What you will do » Print the data below exactly as it appears.

BEGIN Dataset excerpts

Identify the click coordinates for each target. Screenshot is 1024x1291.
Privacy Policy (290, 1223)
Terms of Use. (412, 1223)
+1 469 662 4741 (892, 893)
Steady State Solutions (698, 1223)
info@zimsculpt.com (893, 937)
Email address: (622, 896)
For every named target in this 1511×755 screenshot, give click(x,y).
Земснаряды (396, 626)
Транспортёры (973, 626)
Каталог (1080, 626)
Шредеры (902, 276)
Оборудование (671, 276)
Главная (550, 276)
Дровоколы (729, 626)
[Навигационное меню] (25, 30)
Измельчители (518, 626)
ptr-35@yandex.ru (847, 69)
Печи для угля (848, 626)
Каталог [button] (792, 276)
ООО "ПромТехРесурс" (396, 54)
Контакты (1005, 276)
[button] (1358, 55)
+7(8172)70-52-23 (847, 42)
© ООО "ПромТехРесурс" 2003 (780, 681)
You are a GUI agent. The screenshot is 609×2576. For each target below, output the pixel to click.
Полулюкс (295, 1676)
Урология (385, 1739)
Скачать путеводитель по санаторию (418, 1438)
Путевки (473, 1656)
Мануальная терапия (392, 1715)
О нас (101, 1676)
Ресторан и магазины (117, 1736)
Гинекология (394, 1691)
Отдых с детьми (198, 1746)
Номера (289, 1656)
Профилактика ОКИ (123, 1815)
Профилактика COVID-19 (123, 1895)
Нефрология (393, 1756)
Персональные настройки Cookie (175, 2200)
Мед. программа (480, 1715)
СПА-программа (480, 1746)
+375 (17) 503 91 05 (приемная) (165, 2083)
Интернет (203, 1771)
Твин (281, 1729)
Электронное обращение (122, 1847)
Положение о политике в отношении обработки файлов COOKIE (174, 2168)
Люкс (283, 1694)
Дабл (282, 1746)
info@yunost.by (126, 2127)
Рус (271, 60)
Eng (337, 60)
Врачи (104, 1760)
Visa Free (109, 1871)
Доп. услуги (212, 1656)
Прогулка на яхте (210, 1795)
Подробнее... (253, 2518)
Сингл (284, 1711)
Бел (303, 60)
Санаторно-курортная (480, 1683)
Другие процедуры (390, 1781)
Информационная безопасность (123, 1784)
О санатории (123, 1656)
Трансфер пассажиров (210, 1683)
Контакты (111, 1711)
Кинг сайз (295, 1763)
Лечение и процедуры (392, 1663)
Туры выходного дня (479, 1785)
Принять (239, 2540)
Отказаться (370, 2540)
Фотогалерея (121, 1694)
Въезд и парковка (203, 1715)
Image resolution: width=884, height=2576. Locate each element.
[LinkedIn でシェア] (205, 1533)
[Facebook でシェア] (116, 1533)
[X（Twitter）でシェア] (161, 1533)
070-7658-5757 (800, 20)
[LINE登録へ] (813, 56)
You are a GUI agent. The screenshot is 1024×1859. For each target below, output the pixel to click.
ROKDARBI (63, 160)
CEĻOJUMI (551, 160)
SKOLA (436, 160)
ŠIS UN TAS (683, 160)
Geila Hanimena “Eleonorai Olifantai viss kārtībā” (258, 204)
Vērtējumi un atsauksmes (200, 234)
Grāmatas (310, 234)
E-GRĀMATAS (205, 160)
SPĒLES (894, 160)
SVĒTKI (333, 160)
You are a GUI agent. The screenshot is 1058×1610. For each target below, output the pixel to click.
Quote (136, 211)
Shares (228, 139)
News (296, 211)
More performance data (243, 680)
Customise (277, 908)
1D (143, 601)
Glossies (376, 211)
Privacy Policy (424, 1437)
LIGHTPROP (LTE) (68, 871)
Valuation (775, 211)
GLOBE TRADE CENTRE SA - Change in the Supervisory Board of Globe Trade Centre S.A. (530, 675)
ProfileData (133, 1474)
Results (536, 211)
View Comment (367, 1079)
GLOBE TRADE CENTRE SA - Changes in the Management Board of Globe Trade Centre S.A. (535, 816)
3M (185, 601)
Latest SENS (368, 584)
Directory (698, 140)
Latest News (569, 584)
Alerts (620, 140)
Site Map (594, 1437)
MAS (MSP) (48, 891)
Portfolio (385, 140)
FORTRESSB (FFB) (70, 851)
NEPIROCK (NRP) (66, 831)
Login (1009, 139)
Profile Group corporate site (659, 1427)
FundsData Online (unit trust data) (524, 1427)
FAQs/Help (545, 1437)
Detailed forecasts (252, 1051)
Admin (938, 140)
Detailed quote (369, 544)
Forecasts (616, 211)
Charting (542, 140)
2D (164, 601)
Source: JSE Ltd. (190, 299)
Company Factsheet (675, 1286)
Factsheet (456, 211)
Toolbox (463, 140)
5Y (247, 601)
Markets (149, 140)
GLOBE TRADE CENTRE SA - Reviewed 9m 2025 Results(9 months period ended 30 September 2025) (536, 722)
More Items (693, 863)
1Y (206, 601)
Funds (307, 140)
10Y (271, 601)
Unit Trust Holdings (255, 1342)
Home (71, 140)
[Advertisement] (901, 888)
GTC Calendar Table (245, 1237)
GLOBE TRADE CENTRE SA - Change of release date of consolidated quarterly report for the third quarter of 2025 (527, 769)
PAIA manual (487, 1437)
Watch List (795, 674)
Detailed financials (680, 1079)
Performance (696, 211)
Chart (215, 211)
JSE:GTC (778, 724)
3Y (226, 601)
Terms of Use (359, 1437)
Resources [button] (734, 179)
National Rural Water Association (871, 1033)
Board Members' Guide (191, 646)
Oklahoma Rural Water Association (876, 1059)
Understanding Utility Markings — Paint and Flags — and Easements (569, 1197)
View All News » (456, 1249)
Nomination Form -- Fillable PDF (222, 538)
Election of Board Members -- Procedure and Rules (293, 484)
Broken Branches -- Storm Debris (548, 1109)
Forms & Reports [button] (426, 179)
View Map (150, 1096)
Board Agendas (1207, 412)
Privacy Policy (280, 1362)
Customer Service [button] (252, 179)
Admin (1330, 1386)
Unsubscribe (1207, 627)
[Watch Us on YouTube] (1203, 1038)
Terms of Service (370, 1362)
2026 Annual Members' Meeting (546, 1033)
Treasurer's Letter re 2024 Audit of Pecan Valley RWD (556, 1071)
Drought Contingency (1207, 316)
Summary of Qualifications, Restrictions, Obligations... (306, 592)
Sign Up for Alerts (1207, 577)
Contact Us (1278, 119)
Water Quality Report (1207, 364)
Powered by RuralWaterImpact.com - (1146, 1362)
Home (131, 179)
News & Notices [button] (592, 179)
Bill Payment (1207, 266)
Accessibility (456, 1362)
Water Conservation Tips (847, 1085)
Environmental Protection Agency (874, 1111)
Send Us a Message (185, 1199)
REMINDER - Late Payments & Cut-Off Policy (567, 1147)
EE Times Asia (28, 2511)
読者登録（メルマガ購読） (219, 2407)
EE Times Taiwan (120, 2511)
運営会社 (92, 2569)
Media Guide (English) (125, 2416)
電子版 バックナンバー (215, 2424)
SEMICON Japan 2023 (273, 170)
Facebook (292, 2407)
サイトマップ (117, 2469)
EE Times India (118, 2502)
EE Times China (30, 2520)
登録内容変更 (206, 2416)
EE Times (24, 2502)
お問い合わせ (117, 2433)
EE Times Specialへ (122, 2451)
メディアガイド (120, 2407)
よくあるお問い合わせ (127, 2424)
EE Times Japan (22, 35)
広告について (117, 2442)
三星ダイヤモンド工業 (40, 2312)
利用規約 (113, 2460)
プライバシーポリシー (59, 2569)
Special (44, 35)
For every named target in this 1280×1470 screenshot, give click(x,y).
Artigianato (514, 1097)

END Dataset excerpts

Worked solution »
Identify the click coordinates for each target. Screenshot is 1024x1291.
Privacy Policy (290, 1223)
Terms of Use. (412, 1223)
+1 469 662 4741 (892, 893)
Steady State Solutions (698, 1223)
info@zimsculpt.com (893, 937)
Email address: (622, 896)
For every named target in this 1511×755 screenshot, give click(x,y).
Земснаряды (396, 626)
Транспортёры (973, 626)
Каталог (1080, 626)
Шредеры (902, 276)
Оборудование (671, 276)
Главная (550, 276)
Дровоколы (729, 626)
[Навигационное меню] (25, 30)
Измельчители (518, 626)
ptr-35@yandex.ru (847, 69)
Печи для угля (848, 626)
Каталог [button] (792, 276)
ООО "ПромТехРесурс" (396, 54)
Контакты (1005, 276)
[button] (1358, 55)
+7(8172)70-52-23 (847, 42)
© ООО "ПромТехРесурс" 2003 (780, 681)
You are a GUI agent. The screenshot is 609×2576. For each target below, output the pixel to click.
Полулюкс (295, 1676)
Урология (385, 1739)
Скачать путеводитель по санаторию (418, 1438)
Путевки (473, 1656)
Мануальная терапия (392, 1715)
О нас (101, 1676)
Ресторан и магазины (117, 1736)
Гинекология (394, 1691)
Отдых с детьми (198, 1746)
Номера (289, 1656)
Профилактика ОКИ (123, 1815)
Профилактика COVID-19 (123, 1895)
Нефрология (393, 1756)
Персональные настройки Cookie (175, 2200)
Мед. программа (480, 1715)
СПА-программа (480, 1746)
+375 (17) 503 91 05 (приемная) (165, 2083)
Интернет (203, 1771)
Твин (281, 1729)
Электронное обращение (122, 1847)
Положение о политике в отношении обработки файлов COOKIE (174, 2168)
Люкс (283, 1694)
Дабл (282, 1746)
info@yunost.by (126, 2127)
Рус (271, 60)
Eng (337, 60)
Врачи (104, 1760)
Visa Free (109, 1871)
Доп. услуги (212, 1656)
Прогулка на яхте (210, 1795)
Подробнее... (253, 2518)
Сингл (284, 1711)
Бел (303, 60)
Санаторно-курортная (480, 1683)
Другие процедуры (390, 1781)
Информационная безопасность (123, 1784)
О санатории (123, 1656)
Трансфер пассажиров (210, 1683)
Контакты (111, 1711)
Кинг сайз (295, 1763)
Лечение и процедуры (392, 1663)
Туры выходного дня (479, 1785)
Принять (239, 2540)
Отказаться (370, 2540)
Фотогалерея (121, 1694)
Въезд и парковка (203, 1715)
Image resolution: width=884, height=2576. Locate each element.
[LinkedIn でシェア] (205, 1533)
[Facebook でシェア] (116, 1533)
[X（Twitter）でシェア] (161, 1533)
070-7658-5757 (800, 20)
[LINE登録へ] (813, 56)
You are a GUI agent. The screenshot is 1024×1859. For each target below, output the pixel to click.
ROKDARBI (63, 160)
CEĻOJUMI (551, 160)
SKOLA (436, 160)
ŠIS UN TAS (683, 160)
Geila Hanimena “Eleonorai Olifantai viss kārtībā” (258, 204)
Vērtējumi un atsauksmes (200, 234)
Grāmatas (310, 234)
E-GRĀMATAS (205, 160)
SPĒLES (894, 160)
SVĒTKI (333, 160)
You are a GUI agent. The screenshot is 1058×1610. For each target below, output the pixel to click.
Quote (136, 211)
Shares (228, 139)
News (296, 211)
More performance data (243, 680)
Customise (277, 908)
1D (143, 601)
Glossies (376, 211)
Privacy Policy (424, 1437)
LIGHTPROP (LTE) (68, 871)
Valuation (775, 211)
GLOBE TRADE CENTRE SA - Change in the Supervisory Board of Globe Trade Centre S.A. (530, 675)
ProfileData (133, 1474)
Results (536, 211)
View Comment (367, 1079)
GLOBE TRADE CENTRE SA - Changes in the Management Board of Globe Trade Centre S.A. (535, 816)
3M (185, 601)
Latest SENS (368, 584)
Directory (698, 140)
Latest News (569, 584)
Alerts (620, 140)
Site Map (594, 1437)
MAS (MSP) (48, 891)
Portfolio (385, 140)
FORTRESSB (FFB) (70, 851)
NEPIROCK (NRP) (66, 831)
Login (1009, 139)
Profile Group corporate site (659, 1427)
FundsData Online (unit trust data) (524, 1427)
FAQs/Help (545, 1437)
Detailed forecasts (252, 1051)
Admin (938, 140)
Detailed quote (369, 544)
Forecasts (616, 211)
Charting (542, 140)
2D (164, 601)
Source: JSE Ltd. (190, 299)
Company Factsheet (675, 1286)
Factsheet (456, 211)
Toolbox (463, 140)
5Y (247, 601)
Markets (149, 140)
GLOBE TRADE CENTRE SA - Reviewed 9m 2025 Results(9 months period ended 30 September 2025) (536, 722)
More Items (693, 863)
1Y (206, 601)
Funds (307, 140)
10Y (271, 601)
Unit Trust Holdings (255, 1342)
Home (71, 140)
[Advertisement] (901, 888)
GTC Calendar Table (245, 1237)
GLOBE TRADE CENTRE SA - Change of release date of consolidated quarterly report for the third quarter of 2025 (527, 769)
PAIA manual (487, 1437)
Watch List (795, 674)
Detailed financials (680, 1079)
Performance (696, 211)
Chart (215, 211)
JSE:GTC (778, 724)
3Y (226, 601)
Terms of Use (359, 1437)
Resources [button] (734, 179)
National Rural Water Association (871, 1033)
Board Members' Guide (191, 646)
Oklahoma Rural Water Association (876, 1059)
Understanding Utility Markings — Paint and Flags — and Easements (569, 1197)
View All News » (456, 1249)
Nomination Form -- Fillable PDF (222, 538)
Election of Board Members -- Procedure and Rules (293, 484)
Broken Branches -- Storm Debris (548, 1109)
Forms & Reports [button] (426, 179)
View Map (150, 1096)
Board Agendas (1207, 412)
Privacy Policy (280, 1362)
Customer Service [button] (252, 179)
Admin (1330, 1386)
Unsubscribe (1207, 627)
[Watch Us on YouTube] (1203, 1038)
Terms of Service (370, 1362)
2026 Annual Members' Meeting (546, 1033)
Treasurer's Letter re 2024 Audit of Pecan Valley RWD (556, 1071)
Drought Contingency (1207, 316)
Summary of Qualifications, Restrictions, Obligations... (306, 592)
Sign Up for Alerts (1207, 577)
Contact Us (1278, 119)
Water Quality Report (1207, 364)
Powered by RuralWaterImpact.com - (1146, 1362)
Home (131, 179)
News & Notices [button] (592, 179)
Bill Payment (1207, 266)
Accessibility (456, 1362)
Water Conservation Tips (847, 1085)
Environmental Protection Agency (874, 1111)
Send Us a Message (185, 1199)
REMINDER - Late Payments & Cut-Off Policy (567, 1147)
EE Times Asia (28, 2511)
読者登録（メルマガ購読） (219, 2407)
EE Times Taiwan (120, 2511)
運営会社 (92, 2569)
Media Guide (English) (125, 2416)
電子版 バックナンバー (215, 2424)
SEMICON Japan 2023 (273, 170)
Facebook (292, 2407)
サイトマップ (117, 2469)
EE Times India (118, 2502)
EE Times China (30, 2520)
登録内容変更 (206, 2416)
EE Times (24, 2502)
お問い合わせ (117, 2433)
EE Times Specialへ (122, 2451)
メディアガイド (120, 2407)
よくあるお問い合わせ (127, 2424)
EE Times Japan (22, 35)
広告について (117, 2442)
三星ダイヤモンド工業 (40, 2312)
利用規約 (113, 2460)
プライバシーポリシー (59, 2569)
Special (44, 35)
For every named target in this 1280×1470 screenshot, give click(x,y).
Artigianato (514, 1097)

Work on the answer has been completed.